Degradation of perfluorinated ionomer membranes for PEM fuel cells during processing with H2O2

As a typical degradation of the proton exchange membranes (PEMs) for fuel cells, formation of hydrogen peroxide (H2O2) on the cathode surface has been presented to be a key issue which leads to the decomposition of PEM. Using perflurosulfonated ionomeric membranes with different equivalent weights (EW = 900, 1000, and 1100) as test samples, degradation of PEM was investigated systematically in practical fuel cell usage conditions (e.g., 80 degrees C) during the progress of H2O2 treatment. Membranes were characterized for proton conductivity by ac impedance technique, pulsed-field-gradient spin-echo NMR, Fourier transform infrared spectroscopy, thermogravimetric analysis (TGA), and extensile experimentation. Durability studies over a period of 1 month operation revealed evident membrane degradation ascribed to the decomposition of sulfonic acid groups in pendant side chains.
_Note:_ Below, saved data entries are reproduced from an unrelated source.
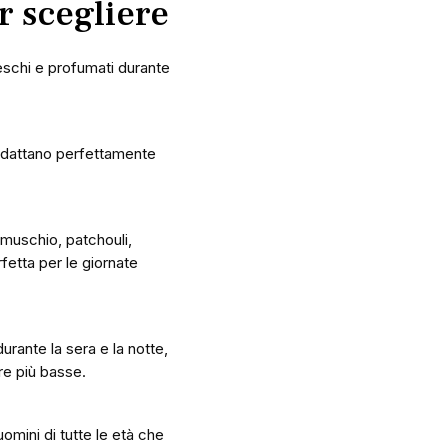
r scegliere
eschi e profumati durante
 adattano perfettamente
 muschio, patchouli,
fetta per le giornate
urante la sera e la notte,
re più basse.
uomini di tutte le età che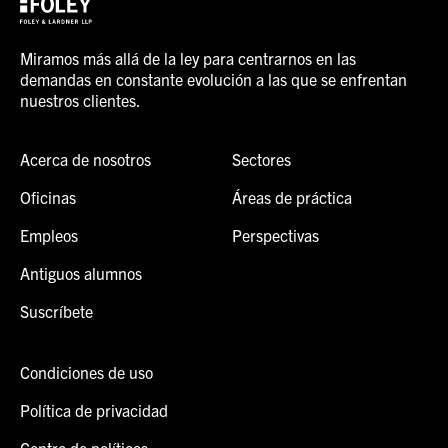
Miramos más allá de la ley para centrarnos en las
demandas en constante evolución a las que se enfrentan
nuestros clientes.
Acerca de nosotros
Sectores
Oficinas
Áreas de práctica
Empleos
Perspectivas
Antiguos alumnos
Suscríbete
Condiciones de uso
Política de privacidad
Centro de políticas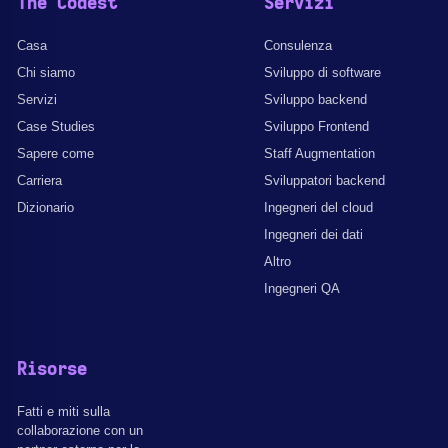
The Codest
Servizi
Casa
Consulenza
Chi siamo
Sviluppo di software
Servizi
Sviluppo backend
Case Studies
Sviluppo Frontend
Sapere come
Staff Augmentation
Carriera
Sviluppatori backend
Dizionario
Ingegneri del cloud
Ingegneri dei dati
Altro
Ingegneri QA
Risorse
Fatti e miti sulla
collaborazione con un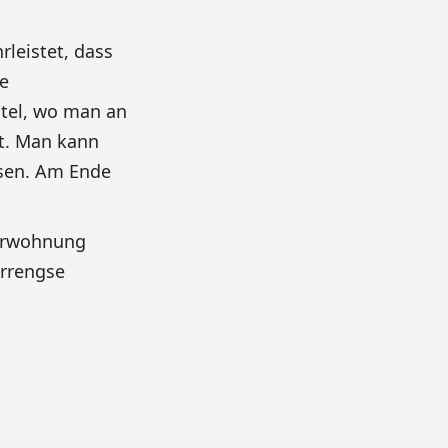
leistet, dass
ne
otel, wo man an
it. Man kann
sen. Am Ende
urwohnung
rrengse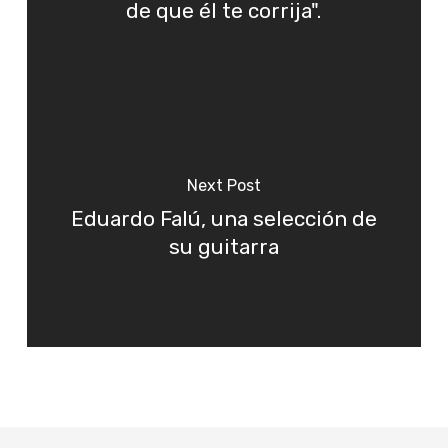
de que él te corrija".
Next Post
Eduardo Falú, una selección de
su guitarra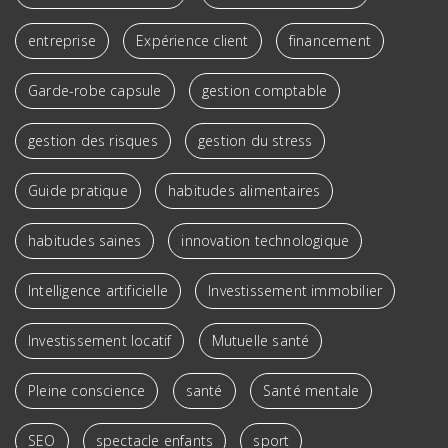
entreprise
Expérience client
financement
Garde-robe capsule
gestion comptable
gestion des risques
gestion du stress
Guide pratique
habitudes alimentaires
habitudes saines
innovation technologique
Intelligence artificielle
Investissement immobilier
Investissement locatif
Mutuelle santé
Pleine conscience
santé
Santé mentale
SEO
spectacle enfants
sport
The products of cross-linked S-O-S (condensation sulfonates) were strongly demonstrated by IR spectroscopy as a result of long H2O2 treatment times, which suggests oxidation provoked by H2O2. Proton conductivity and the water self-diffusion coefficient decreased significantly due to the loss of water inside the membranes. TGA revealed further changes in the membrane morphology, where the onset and decomposition temperatures of the membranes changed upon exposure to H2O2. Membranes with high EW showed a faster decomposition rate than the other ones, whereas the mass loss step showed the reverse case. Although the membranes still retained their bulk physical properties in that they remained flexible and plastic, the tensile analysis showed decreased tensile strength and increased elongation-to-break accompanied by an increased Young's modulus, which suggests a mechanically weaker membrane after exposure to H2O2. (C) 2006 The Electrochemical Society.